[ÉDITO] Pécresse : « La droite n’est pas à vendre. » Ni à acheter, non plus ?

Valérie Pécresse défend l'idée d'une alliance de la droite et du centre pour 2027 et réfute toute alliance avec le RN.
Capture d'écran BFM
Capture d'écran BFM

Valérie Pécresse parle d’or. Elle vient de signer une « opinion » dans La Tribune du dimanche dont le titre claque, en creux, comme une pancarte immobilière accrochée au balcon d'un immeuble haussmannien : « La droite n’est pas à vendre. » Une annonce qui n'est pas sans nous rappeler une phrase de ce grand politologue que fut Coluche : « Si la gauche est achetée par Moscou, la droite est à j’ter par la fenêtre. »

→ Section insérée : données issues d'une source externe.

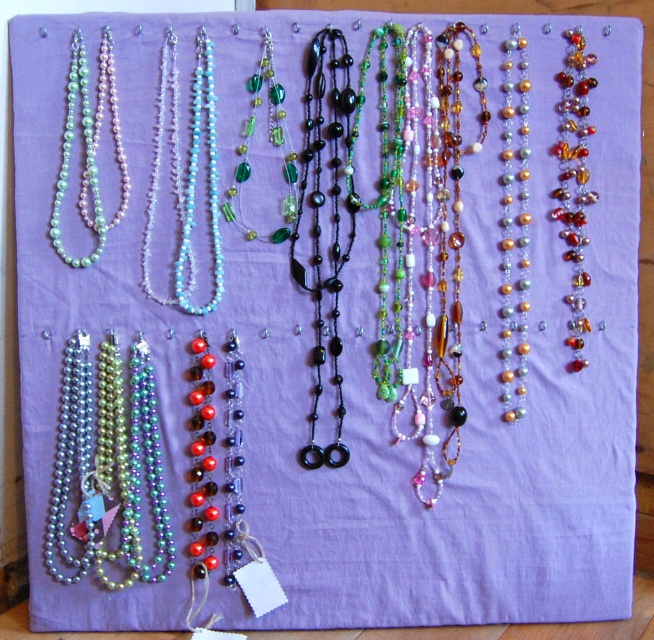 Is point (305, 444) positioned before point (160, 72)?

No, (305, 444) is behind (160, 72).

Is point (313, 461) more distant than point (167, 84)?

That is True.

At what (x,y) coordinates should I click in order to perform the action: click on black glass beads at center. Please return your answer as a coordinate pair (x, y). The width and height of the screenshot is (654, 640). Looking at the image, I should click on (320, 221).

Where is `black glass beads at center`? This screenshot has width=654, height=640. black glass beads at center is located at coordinates (320, 221).

Is black glass beads at center positioned before pearl-like beads at upper left?

No, black glass beads at center is behind pearl-like beads at upper left.

Is point (334, 148) closer to viewer compared to point (95, 131)?

No, it is behind (95, 131).

Does point (305, 72) come closer to viewer compared to point (90, 211)?

Yes, point (305, 72) is in front of point (90, 211).

You are a GUI agent. You are given a task and a screenshot of the screen. Output one action in this format:
    pyautogui.click(x=<x>, y=<y>)
    Task: Click on the black glass beads at center
    This screenshot has width=654, height=640.
    Given the screenshot: What is the action you would take?
    click(x=320, y=221)

Does metallic beads at center have a lesser height compared to black glass beads at center?

Indeed, metallic beads at center has a lesser height compared to black glass beads at center.

Is point (146, 362) positioned in front of point (313, 285)?

Yes, point (146, 362) is in front of point (313, 285).

You are a GUI agent. You are given a task and a screenshot of the screen. Output one action in this format:
    pyautogui.click(x=<x>, y=<y>)
    Task: Click on the metallic beads at center
    The image size is (654, 640).
    Given the screenshot: What is the action you would take?
    pyautogui.click(x=107, y=470) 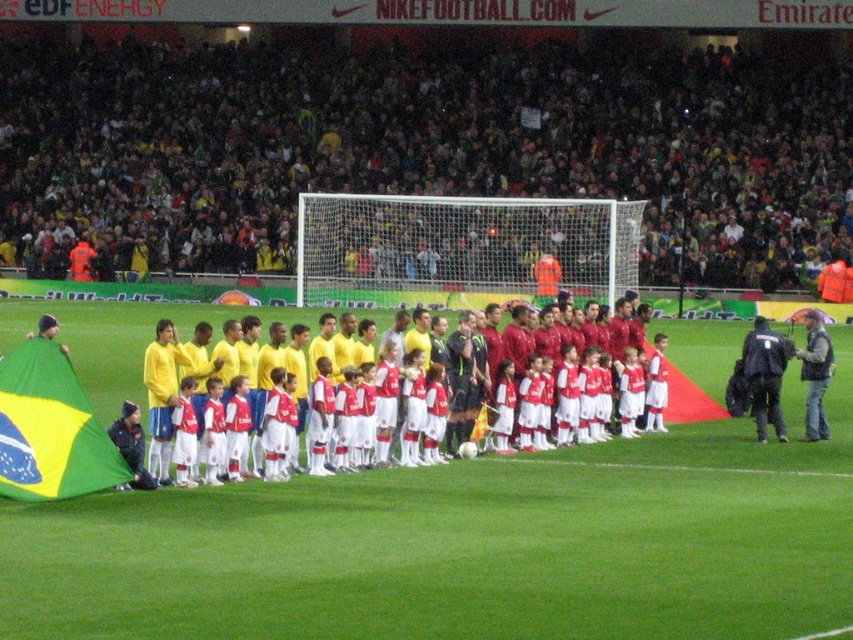 Does yellow-green fabric flag at left appear over matte red soccer uniforms at center?

Actually, yellow-green fabric flag at left is below matte red soccer uniforms at center.

Does yellow-green fabric flag at left lie in front of matte red soccer uniforms at center?

Yes, yellow-green fabric flag at left is closer to the viewer.

Who is more forward, (0,484) or (229,326)?

Point (0,484) is more forward.

The height and width of the screenshot is (640, 853). Identify the location of yellow-green fabric flag at left. (50, 429).

Is the position of green grass football field at center less distant than that of yellow-green fabric flag at left?

That is True.

The image size is (853, 640). Describe the element at coordinates (466, 545) in the screenshot. I see `green grass football field at center` at that location.

Does point (775, 634) come closer to viewer compared to point (0, 387)?

Yes, point (775, 634) is in front of point (0, 387).

In order to click on green grass football field at center in this screenshot , I will do `click(466, 545)`.

Can you confirm if green grass football field at center is positioned above matte red soccer uniforms at center?

No.

Locate an element on the screen. This screenshot has width=853, height=640. green grass football field at center is located at coordinates (466, 545). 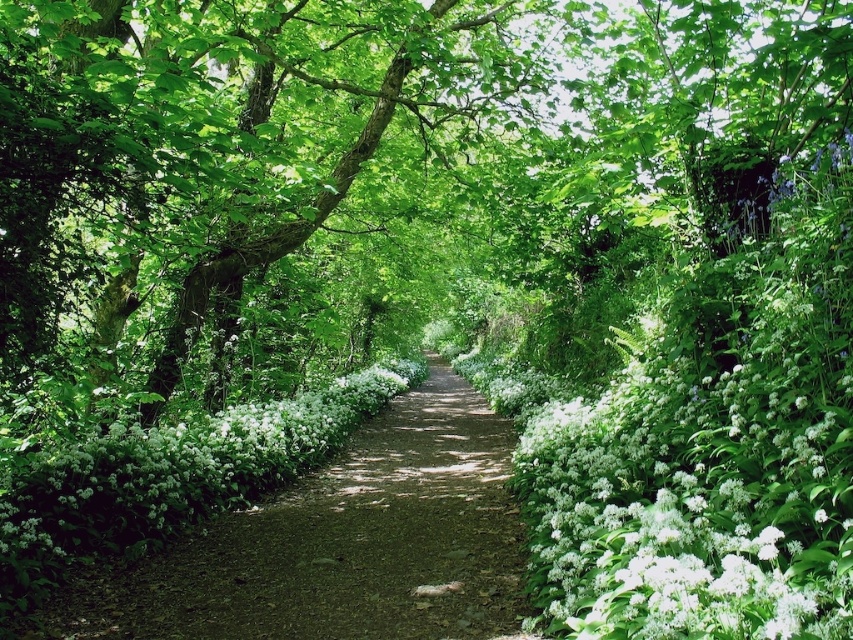 Identify the location of green leafy tree at center. Image resolution: width=853 pixels, height=640 pixels. (212, 161).

Who is positioned more to the left, green leafy tree at center or white matte flowers at center?

green leafy tree at center is more to the left.

Who is more distant from viewer, (241, 93) or (88, 476)?

Positioned behind is point (241, 93).

At what (x,y) coordinates should I click in order to perform the action: click on green leafy tree at center. Please return your answer as a coordinate pair (x, y). Image resolution: width=853 pixels, height=640 pixels. Looking at the image, I should click on (212, 161). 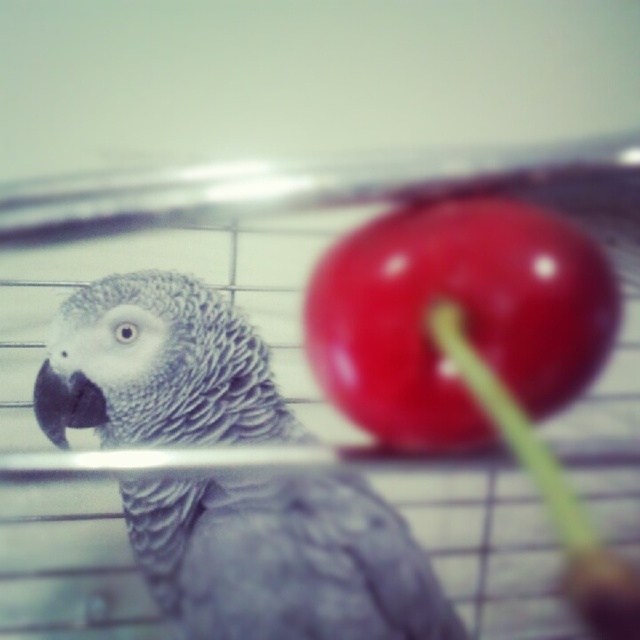 In the scene shown: Can you confirm if gray matte parrot at center is positioned above shiny red cherry at center?

Actually, gray matte parrot at center is below shiny red cherry at center.

Can you confirm if gray matte parrot at center is bigger than shiny red cherry at center?

Yes.

Is point (52, 333) farther from viewer compared to point (310, 368)?

No.

This screenshot has width=640, height=640. In order to click on gray matte parrot at center in this screenshot , I will do `click(282, 556)`. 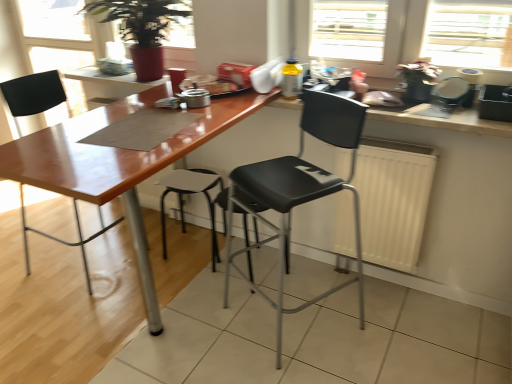 I want to click on vacant area that is in front of matte black stool at center, so click(192, 288). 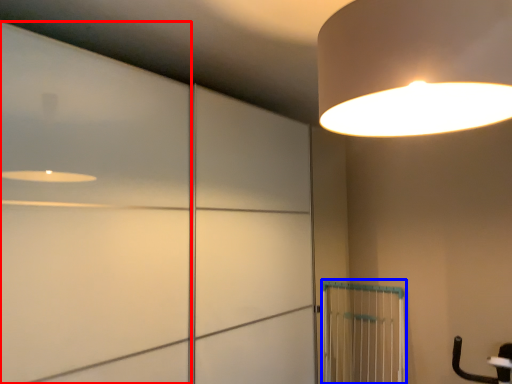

Pécresse : moins de 5 % en 2022

D’abord, pour commencer, « la droite », c'est quoi ? La « droite républicaine », évidemment. Qu’est-ce à dire, encore ? Les LR. La droite qui préfère voter communiste, comme Xavier Bertrand ou Édouard Philippe, plutôt que de voter RN ? Exactement. Important, de bien cerner le périmètre avant d’aller plus loin. Sans doute encore estourbie par les propos de Nicolas Sarkozy sur son refus, désormais, d’apporter son soutien à un quelconque « front républicain » contre le Rassemblement national, Valérie Pécresse met en garde ceux qui, dans son camp, « caressent l’idée d’une alliance avec le Rassemblement national » : « Au-delà des calculs électoraux simplistes, ils croient pouvoir le "raisonner", le "manœuvrer". Illusion, compromission, disparition ! », prévient celle qui, à l’élection présidentielle de 2022, a fait le pire score de toute l’histoire de sa « famille politique », avec moins de 5 % des voix (Éric Zemmour fit plus de 7 %), l’obligeant même à faire appel aux dons pour rembourser sa campagne, frôlant ainsi, justement, la « disparition ».

L'éternel retour de « la droite et du centre »

Illusion ? Justement. À lire cette tribune, on peut raisonnablement se demander si la présidente de la région d’Île-de-France ne se berce pas d’illusions, celles de la très ringardisée alliance de « la droite et du centre ». Comme Gérard Larcher. Comme Xavier Bertrand. Comme tous les « chapeaux à plumes », comme les appelle Éric Ciotti, qui a laissé le sien au vestiaire des LR pour s’en aller voler de ses propres ailes. Est-ce pour autant que le député des Alpes-Maritimes s’est fait manger tout cru par le RN ? Ses interventions à l’Assemblée nationale et celles de son petit – mais musclé - commando de députés, il faut le dire, assez talentueux, ne donnent pas cette impression.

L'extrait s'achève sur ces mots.